Saved entries:
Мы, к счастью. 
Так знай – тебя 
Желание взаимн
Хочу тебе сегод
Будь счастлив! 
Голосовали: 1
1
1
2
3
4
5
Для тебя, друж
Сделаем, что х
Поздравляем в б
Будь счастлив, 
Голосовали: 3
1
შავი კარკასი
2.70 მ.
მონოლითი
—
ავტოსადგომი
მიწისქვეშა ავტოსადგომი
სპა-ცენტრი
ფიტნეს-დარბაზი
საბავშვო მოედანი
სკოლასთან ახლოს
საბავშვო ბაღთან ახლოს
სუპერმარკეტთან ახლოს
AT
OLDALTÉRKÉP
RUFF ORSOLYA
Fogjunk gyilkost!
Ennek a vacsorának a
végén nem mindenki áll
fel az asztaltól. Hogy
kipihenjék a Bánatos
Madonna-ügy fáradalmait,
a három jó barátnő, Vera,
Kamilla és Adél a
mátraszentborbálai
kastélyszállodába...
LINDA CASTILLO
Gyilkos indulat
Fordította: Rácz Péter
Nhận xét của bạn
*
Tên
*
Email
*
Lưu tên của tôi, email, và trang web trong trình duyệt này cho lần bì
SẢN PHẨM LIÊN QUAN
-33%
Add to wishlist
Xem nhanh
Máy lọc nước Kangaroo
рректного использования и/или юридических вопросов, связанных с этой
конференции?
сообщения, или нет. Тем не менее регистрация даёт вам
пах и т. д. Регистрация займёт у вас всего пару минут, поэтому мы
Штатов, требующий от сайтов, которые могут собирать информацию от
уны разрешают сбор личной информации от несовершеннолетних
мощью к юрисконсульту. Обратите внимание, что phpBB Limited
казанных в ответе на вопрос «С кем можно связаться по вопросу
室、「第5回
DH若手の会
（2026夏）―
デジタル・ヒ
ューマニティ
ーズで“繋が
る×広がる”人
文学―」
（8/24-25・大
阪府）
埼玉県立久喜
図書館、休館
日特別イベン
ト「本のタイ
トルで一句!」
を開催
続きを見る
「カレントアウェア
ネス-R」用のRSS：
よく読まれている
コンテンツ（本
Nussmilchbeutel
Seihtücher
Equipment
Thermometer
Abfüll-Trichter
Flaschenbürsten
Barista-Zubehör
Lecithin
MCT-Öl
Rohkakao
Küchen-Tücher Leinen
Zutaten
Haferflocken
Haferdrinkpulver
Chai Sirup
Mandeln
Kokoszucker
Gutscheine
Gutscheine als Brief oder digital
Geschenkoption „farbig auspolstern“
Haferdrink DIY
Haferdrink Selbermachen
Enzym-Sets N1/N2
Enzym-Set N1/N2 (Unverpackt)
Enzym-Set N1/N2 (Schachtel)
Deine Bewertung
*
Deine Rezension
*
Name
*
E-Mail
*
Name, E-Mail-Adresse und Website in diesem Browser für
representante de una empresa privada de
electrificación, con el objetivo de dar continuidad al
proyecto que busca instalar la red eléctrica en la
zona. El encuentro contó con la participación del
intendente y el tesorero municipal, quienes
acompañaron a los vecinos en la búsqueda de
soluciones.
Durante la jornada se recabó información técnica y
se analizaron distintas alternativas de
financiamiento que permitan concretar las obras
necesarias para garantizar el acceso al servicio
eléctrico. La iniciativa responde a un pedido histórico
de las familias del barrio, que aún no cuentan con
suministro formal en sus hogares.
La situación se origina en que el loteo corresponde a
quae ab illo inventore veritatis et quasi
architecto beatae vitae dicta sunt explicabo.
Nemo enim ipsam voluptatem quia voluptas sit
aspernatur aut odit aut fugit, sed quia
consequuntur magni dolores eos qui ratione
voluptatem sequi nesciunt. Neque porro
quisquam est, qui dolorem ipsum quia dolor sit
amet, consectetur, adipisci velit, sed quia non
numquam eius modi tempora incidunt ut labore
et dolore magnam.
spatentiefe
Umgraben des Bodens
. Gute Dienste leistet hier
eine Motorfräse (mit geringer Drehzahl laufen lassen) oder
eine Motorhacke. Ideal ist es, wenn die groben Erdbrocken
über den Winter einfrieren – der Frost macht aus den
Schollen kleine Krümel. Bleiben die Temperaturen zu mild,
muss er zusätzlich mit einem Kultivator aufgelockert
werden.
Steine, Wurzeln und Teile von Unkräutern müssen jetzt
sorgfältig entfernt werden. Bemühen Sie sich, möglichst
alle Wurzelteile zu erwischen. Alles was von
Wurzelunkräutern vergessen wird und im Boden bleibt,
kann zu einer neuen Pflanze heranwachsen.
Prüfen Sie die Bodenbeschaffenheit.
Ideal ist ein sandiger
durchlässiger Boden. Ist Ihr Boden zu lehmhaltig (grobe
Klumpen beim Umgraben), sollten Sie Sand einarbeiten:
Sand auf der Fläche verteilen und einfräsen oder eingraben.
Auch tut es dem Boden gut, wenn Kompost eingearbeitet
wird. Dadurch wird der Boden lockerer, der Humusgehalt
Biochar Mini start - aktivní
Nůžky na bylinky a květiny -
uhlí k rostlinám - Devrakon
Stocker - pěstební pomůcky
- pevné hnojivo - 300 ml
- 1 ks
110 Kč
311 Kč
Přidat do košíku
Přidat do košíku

*BRIEF*:
When you find a line in the records that contains the word "Gutscheine", copy it.

*RESPONSE AREA*:
Gutscheine
Gutscheine als Brief oder digital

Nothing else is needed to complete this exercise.